Beverley excused away her drinking as a partying lifestyle. Working in a bar in London she easily hid her alcoholism and living above a pub meant she had constant access to all the booze she needed.
“I pushed all my friends away and I swapped my circle to one that excused away my behaviour. All my new friends in London drank with me, and we would binge all weekend. It made me feel like it was normal,” says Beverley.
But her hangovers were a constant reminder of her dark decision. “I had terrible hangovers, I wouldn’t be able to move, I would be violently sick all day. It was horrible.
“When I started to get the shakes towards the end of my alcoholism, I scared myself. I’d never identified my emotional dependency on drink but now the signs were hitting me in the face.”
Then when Beverley discovered that Simon had been cheating on her five years into their relationship, it was the wake-up call she needed.
“I felt like he was my one last hope of having a family,” she says. “But it was all a pack of lies. I knew then I had to make a dramatic change to my life.”
After losing 12 years of her life to alcoholism, Beverley knew it would be difficult to turn her life around.
So in a bid to make a fresh start, she returned home to Montrose and moved back in with her mum.
She says: “I needed to get away from the party lifestyle. I needed my mum.”
Once back in Montrose, Beverley cut her boozy pals from her life and began her bid for a new life.
“Back at home I made a good circle of friends. They gave me the strength to quit my extreme binge drinking.”
The process of getting clean was tough and she relied on her family and friends as she went cold turkey. “It was the hardest thing I had to do,” says Beverley. “I’d just been getting to a point of physical dependency and combined with my shakes I was in a terrible state. Luckily with my amazing mum by my side I pulled through. I couldn’t have done this without my family.”
She says: “I’d always tried not to think about my early menopause diagnosis. I couldn’t talk about it – I’d just drink to forget about it.
“But now I feel able to talk openly about it.

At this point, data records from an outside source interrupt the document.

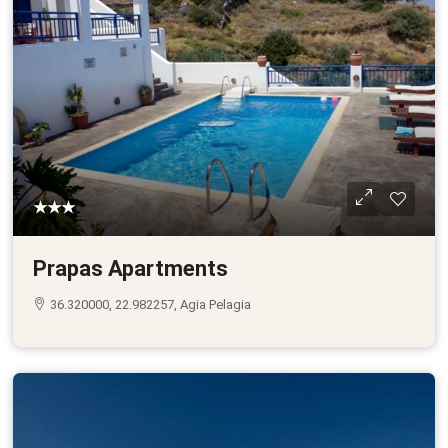
★★★
Prapas Apartments
36.320000, 22.982257, Agia Pelagia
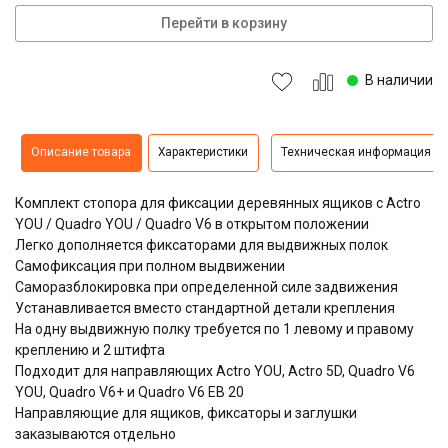
Перейти в корзину
В наличии
Описание товара
Характеристики
Техническая информация
Комплект стопора для фиксации деревянных ящиков с Actro
YOU / Quadro YOU / Quadro V6 в открытом положении
Легко дополняется фиксаторами для выдвижных полок
Самофиксация при полном выдвижении
Саморазблокировка при определенной силе задвижения
Устанавливается вместо стандартной детали крепления
На одну выдвижную полку требуется по 1 левому и правому
креплению и 2 штифта
Подходит для направляющих Actro YOU, Actro 5D, Quadro V6
YOU, Quadro V6+ и Quadro V6 EB 20
Направляющие для ящиков, фиксаторы и заглушки
заказываются отдельно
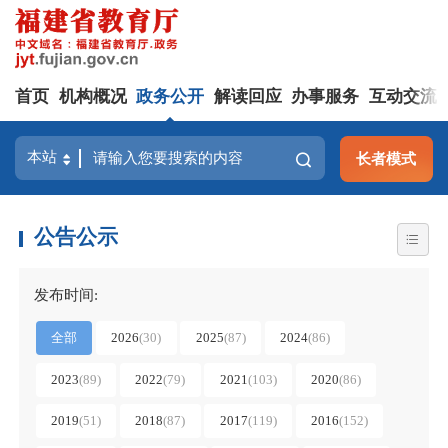
首页
机构概况
政务公开
解读回应
办事服务
互动交流
长者模式
公告公示
发布时间:
全部
2026
(
30
)
2025
(
87
)
2024
(
86
)
2023
(
89
)
2022
(
79
)
2021
(
103
)
2020
(
86
)
2019
(
51
)
2018
(
87
)
2017
(
119
)
2016
(
152
)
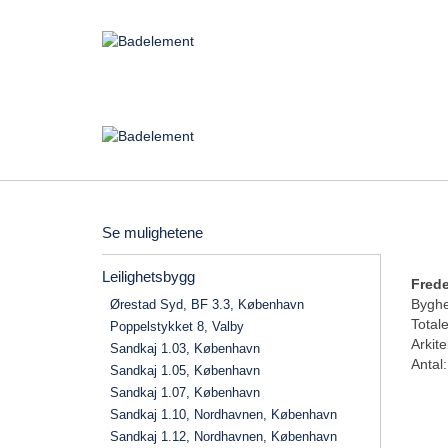
Se mulighetene
Leilighetsbygg
Frede
Byghe
Ørestad Syd, BF 3.3, København
Total
Poppelstykket 8, Valby
Arkite
Sandkaj 1.03, København
Antal
Sandkaj 1.05, København
Sandkaj 1.07, København
Sandkaj 1.10, Nordhavnen, København
Sandkaj 1.12, Nordhavnen, København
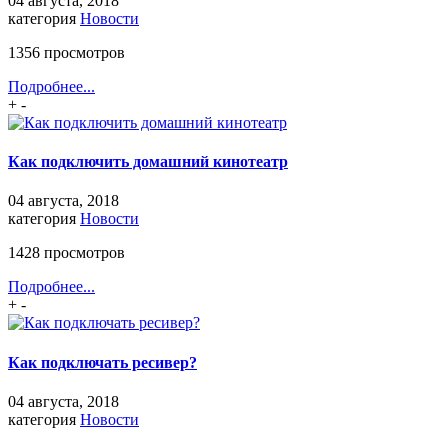
04 августа, 2018
категория
Новости
1356 просмотров
Подробнее...
+
-
Как подключить домашний кинотеатр
04 августа, 2018
категория
Новости
1428 просмотров
Подробнее...
+
-
Как подключать ресивер?
04 августа, 2018
категория
Новости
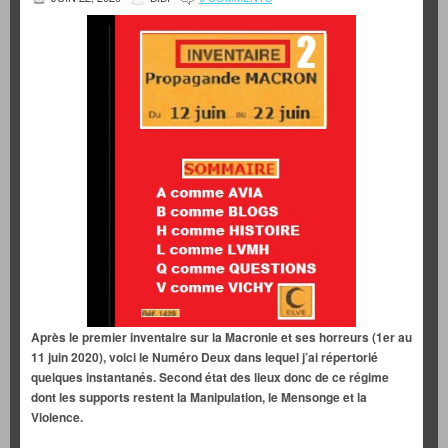
Après le premier inventaire sur la Macronie et ses horreurs (1er au
11 juin 2020), voici le Numéro Deux dans lequel j’ai répertorié
quelques instantanés. Second état des lieux donc de ce régime
dont les supports restent la Manipulation, le Mensonge et la
Violence.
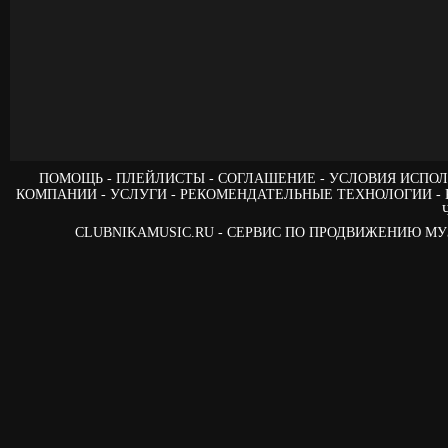
ПОМОЩЬ
ПЛЕЙЛИСТЫ
СОГЛАШЕНИЕ
УСЛОВИЯ ИСПОЛ
КОМПАНИИ
УСЛУГИ
РЕКОМЕНДАТЕЛЬНЫЕ ТЕХНОЛОГИИ
CLUBNIKAMUSIC.RU - СЕРВИС ПО ПРОДВИЖЕНИЮ М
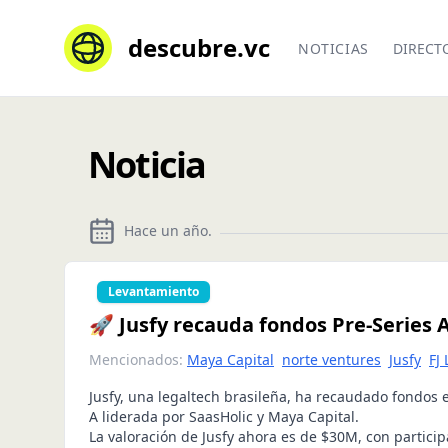
descubre.vc
NOTICIAS
DIRECT
Noticia
Hace un año
.
Levantamiento
🚀 Jusfy recauda fondos Pre-Series 
Mencionados:
Maya Capital
norte ventures
Jusfy
FJ
Jusfy, una legaltech brasileña, ha recaudado fondos 
A liderada por SaasHolic y Maya Capital.
La valoración de Jusfy ahora es de $30M, con partici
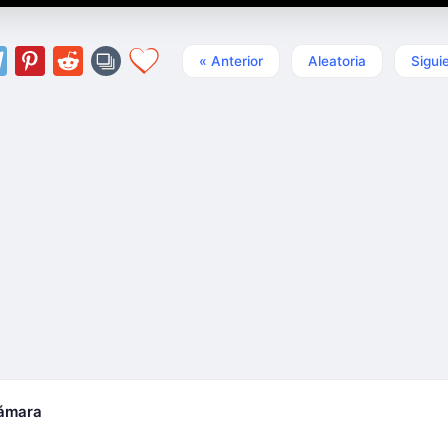
« Anterior
Aleatoria
Sigui
cámara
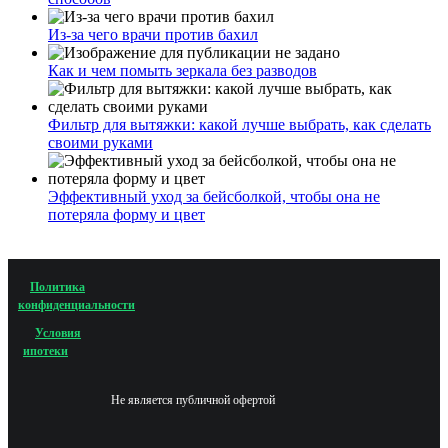
Из-за чего врачи против бахил
Как и чем помыть зеркала без разводов
Фильтр для вытяжки: какой лучше выбрать, как сделать
своими руками
Эффективный уход за бейсболкой, чтобы она не
потеряла форму и цвет
Политика
конфиденциальности
Условия
ипотеки
Не является публичной офертой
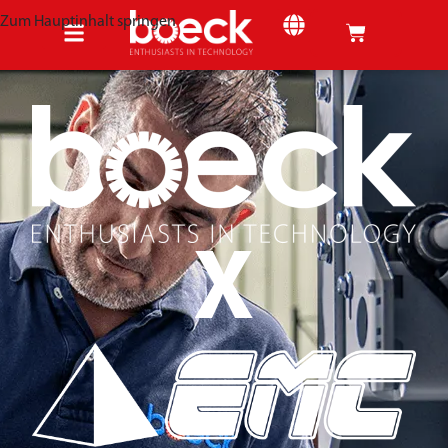
Zum Hauptinhalt springen
X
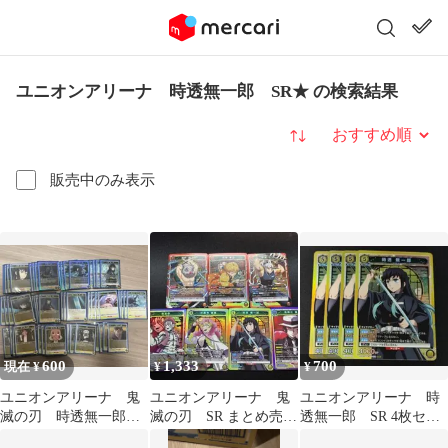
ユニオンアリーナ 時透無一郎 SR★ の検索結果
並び替え
販売中のみ表示
600
1,333
700
現在 ¥
¥
¥
ユニオンアリーナ 鬼
ユニオンアリーナ 鬼
ユニオンアリーナ 時
滅の刃 時透無一郎
滅の刃 SR まとめ売
透無一郎 SR 4枚セッ
青デッキ
り 時透無一郎、猗窩
ト 鬼滅の刃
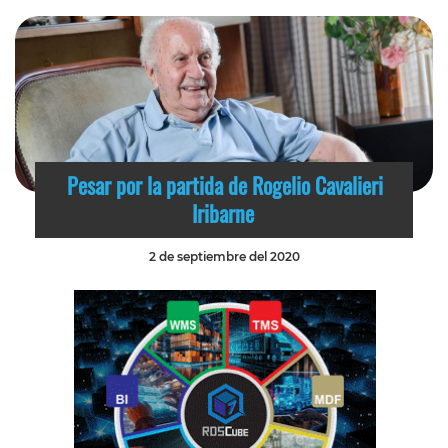
Pesar por la partida de Rogelio Cavalieri
Iribarne
2 de septiembre del 2020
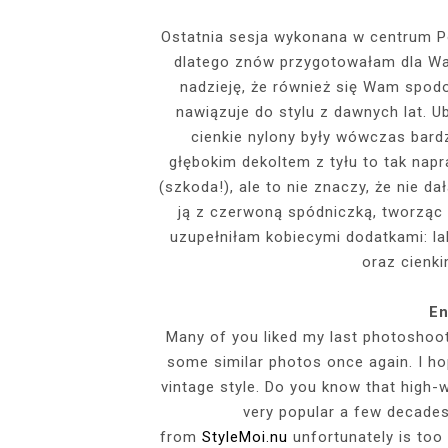
EVENTS
Ostatnia sesja wykonana w centrum P
dlatego znów przygotowałam dla Wa
SZARY TOP, K
INSIDE HER F
BIAŁY SPOR
GDZIE POW
BUDUAROWE SES
SENSUAL 
SPÓDNICZ
CZARNE L
nadzieję, że również się Wam spod
GRANATOWY T-S
RAJSTOPY I SZP
WYKORZYSTAN
nawiązuje do stylu z dawnych lat. U
KTÓRYMI PRAG
AI
cienkie nylony były wówczas bardz
PODZ
głębokim dekoltem z tyłu to tak napra
(szkoda!), ale to nie znaczy, że nie d
ją z czerwoną spódniczką, tworząc 
uzupełniłam kobiecymi dodatkami: la
oraz cienki
En
Many of you liked my last photoshoot
some similar photos once again. I hop
vintage style. Do you know that high-
very popular a few decade
from
StyleMoi.nu
unfortunately is too 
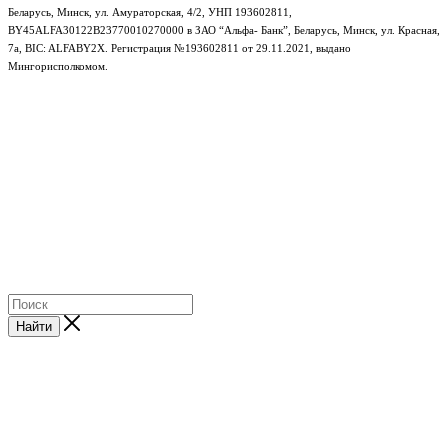
Беларусь, Минск, ул. Амураторская, 4/2, УНП 193602811,
BY45ALFA30122B23770010270000 в ЗАО “Альфа- Банк”, Беларусь, Минск, ул. Красная,
7а, BIC: ALFABY2X. Регистрация №193602811 от 29.11.2021, выдано
Мингорисполкомом.
e-mail: info@gudzon.by © 2017–2026 gudzon.by
Найти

There’s no shame in admitting how badly it affected me.
“I’m still devastated about it, of course, but I’ve been approved to receive counselling and I can finally see the light at the end of the tunnel.
“I’m still living with Mum, but hopefully I’ll be strong enough to find my own place soon.” Luckily Beverley’s drinking has had no impact on her long term health, but she was diagnosed with osteoporosis aged 33, because of her early menopause.
Now, having been clean for three years, Beverley is concentrating on keeping fit and healthy and has completed a mentoring course for vulnerable young people.
She hopes to use her experiences in a positive way and help other young women.
She says: “I’d love to become a mum and I’d look into IVF or adoption if I met the right man but I’m happy as I am and I’ve come to terms with my condition.
Right now I’m just taking every day one step at a time and trying to stay positive.”